>>>> "Bill" == Bill Tutt
<billtut(a)microsoft.com> writes:
Bill> Why do you want more than one internal representation?
I proposed swapping the internal representation of Lisp characters
with Lisp integers so that characters could have 2^31 bits (limiting
integers to 2~30 bits), and was shot down because people were editing
files bigger than 2^29 characters and needed the extra bit in the Lisp
integer (it's signed) to represent the size of such files on 32-bit
machines.
Obviously, a 1-byte representation for binary files and ISO-8859
character sets (among others) makes sense in that world. Saving >2^29
bytes by doing "(convert-representation (current-buffer) 'unibyte)"
seems like a concept to me.
Bill> My personal opinion is that you pick one internal
Bill> representation and stick with it. It would definately make
Bill> life simpler.
Well, we're kinda committed to multiple representations, at least over
time: we currently have code to handle variable width representation,
but many developers believe this to be responsible for massive
slowness in Mule (Ben disagrees, which suggests maybe not---on the
other hand, a fixed-width representation would make it possible for
journeyman programmers to maintain efficient algorithms. ;-)
Bill> They're in plane-14 which certainly is encodeable by UTF-16.
No. I'm talking about Mule-leading-byte-like tags which allow you to
extract a character's charset or language without context, not a modal
encoding.
> Unlike Henry Ford, we do not plan to allow people to use any
> character set they like "as long as it's black."
Bill> I'm not sure what the point of this is. The way the encoding
Bill> the source code is stored under doesn't mean that it doesn't
Bill> make some sense to only use one internal encoding. I'm just
Bill> saying that I think UTF-16 seems to make some sense as a
Bill> candidate.
Not if one of the "character sets" you want to use (as many Japanese
apparently do) is "konjaku-mojikyo" which already has about 70,000
code points assigned, with new ones coming in at a fantastic rate.

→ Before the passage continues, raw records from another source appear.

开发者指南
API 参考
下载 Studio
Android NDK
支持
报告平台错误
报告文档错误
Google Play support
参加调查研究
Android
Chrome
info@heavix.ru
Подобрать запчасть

This is not a standard character set, of course, and should be
unified---except that its users don't believe in unification, that's
why the set was created in the first place.

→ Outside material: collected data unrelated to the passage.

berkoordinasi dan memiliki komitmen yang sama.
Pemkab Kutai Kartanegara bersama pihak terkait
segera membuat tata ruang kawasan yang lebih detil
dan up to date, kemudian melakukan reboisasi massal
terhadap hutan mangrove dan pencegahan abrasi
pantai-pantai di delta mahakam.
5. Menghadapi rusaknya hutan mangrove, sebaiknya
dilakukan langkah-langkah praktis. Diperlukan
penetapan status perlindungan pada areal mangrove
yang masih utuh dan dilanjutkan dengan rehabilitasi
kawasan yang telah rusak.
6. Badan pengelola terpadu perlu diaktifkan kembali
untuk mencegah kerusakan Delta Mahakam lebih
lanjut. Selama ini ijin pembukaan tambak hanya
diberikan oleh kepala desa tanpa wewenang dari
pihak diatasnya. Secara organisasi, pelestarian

We can humor these users fairly easily without sacrificing standard
functionality (with a UTF-8 or UCS-4 internal representation); why not
do so? It has "hack appeal." But UTF-16 doesn't cut it.
Bill> If you're referring to the Japanese Mule developers
Bill> disliking having to deal with a UTF-16 internal
Bill> representation then you kind of have a problem.
Precisely. There are others of us who think that UTF-16 is an ugly
kludge, but the Japanese have a visceral dislike for it. Remember,
one of the things that Japanese who dislike Unicode dislike _most_
about Unicode is that it accepted the JIS standard as the basis for
unification! There already mutterings that "we blew it AGAIN,"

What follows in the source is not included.